Question1: find the least perfect squared number that is divisible by 12, 16,20 and 24.

Question2: a gardener with 5770 plants to arrange them such that the number of rows of plants equals the number of plants in each row. When he does so,he discovers that the number of plants falls short by 6 .find the number of rows the gardener wants to make.

1.

ok, you can forget worrying about the 12, as 24 is in the problem already (if it is divisible by 24, it is automatically divisble by 12).
consider
16=4x4
20=4x5
24=4x6
you have four fours, but you will need a 5 and 6 to make a perfect square
answer: 4^4 x 5^2 x 6^2=230400

Answer is 75

1=3600

1=3600

2=76

Question 1:

To find the least perfect squared number that is divisible by 12, 16, 20, and 24, we need to find the least common multiple (LCM) of these numbers.

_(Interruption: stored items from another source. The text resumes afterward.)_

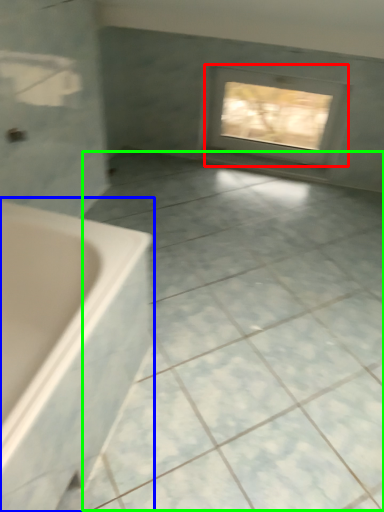 Question: Which is farther away from window (highlighted by a red box)? bathtub (highlighted by a blue box) or ceramic tile (highlighted by a green box)?

Choices:
 (A) bathtub
 (B) ceramic tile

Answer: (A) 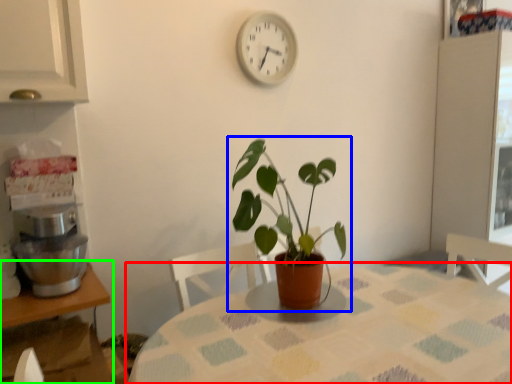 Question: Estimate the real-world distances between objects in this image. Which object is closer to table (highlighted by a red box), houseplant (highlighted by a blue box) or table (highlighted by a green box)?

Choices:
 (A) houseplant
 (B) table

Answer: (A) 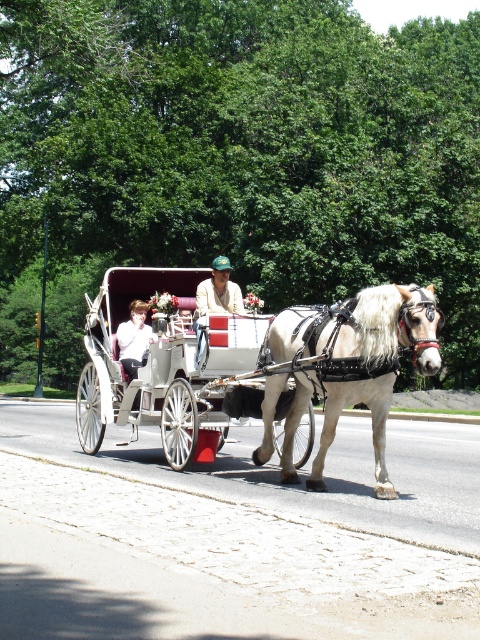 Question: Is white leather wagon at center bigger than white cotton shirt at center?

Choices:
 (A) yes
 (B) no

Answer: (A)

Question: Among these objects, which one is farthest from the camera?

Choices:
 (A) white cotton shirt at center
 (B) white glossy horse at center
 (C) white leather wagon at center
 (D) light brown leather jacket at center

Answer: (A)

Question: Among these points, which one is farthest from the camera?

Choices:
 (A) (184, 275)
 (B) (415, 291)

Answer: (A)

Question: Which point is closer to the camera taking this photo?

Choices:
 (A) (237, 294)
 (B) (302, 408)
 (C) (132, 346)

Answer: (B)

Question: Where is light brown leather jacket at center located in relation to white cotton shirt at center in the image?

Choices:
 (A) above
 (B) below

Answer: (A)

Question: Where is white glossy horse at center located in relation to white cotton shirt at center in the image?

Choices:
 (A) left
 (B) right

Answer: (B)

Step 1: Prime factorize each number:
12 = 2^2 * 3
16 = 2^4
20 = 2^2 * 5
24 = 2^3 * 3

Step 2: Identify the highest power of each prime factor across all the numbers:
Highest power of 2 = 2^4
Highest power of 3 = 3
Highest power of 5 = 5

Step 3: Multiply the highest powers of the prime factors to calculate the LCM:
LCM = 2^4 * 3 * 5 = 80

The least perfect squared number that is divisible by 12, 16, 20, and 24 is 80.

Question 2:
Let's assume the number of rows the gardener wants to make is 'r'.

According to the given information, the number of plants in each row is also 'r', and the total number of plants he has is 5770.

We can set up the following equation based on the given information:

r * r = 5770 - 6

Simplifying the equation:

r^2 = 5764

To find the value of 'r', we need to find the square root of 5764.

Taking the square root of both sides:

r = √5764

Using a calculator, we find that the square root of 5764 is approximately 76. Therefore, the number of rows the gardener wants to make is 76.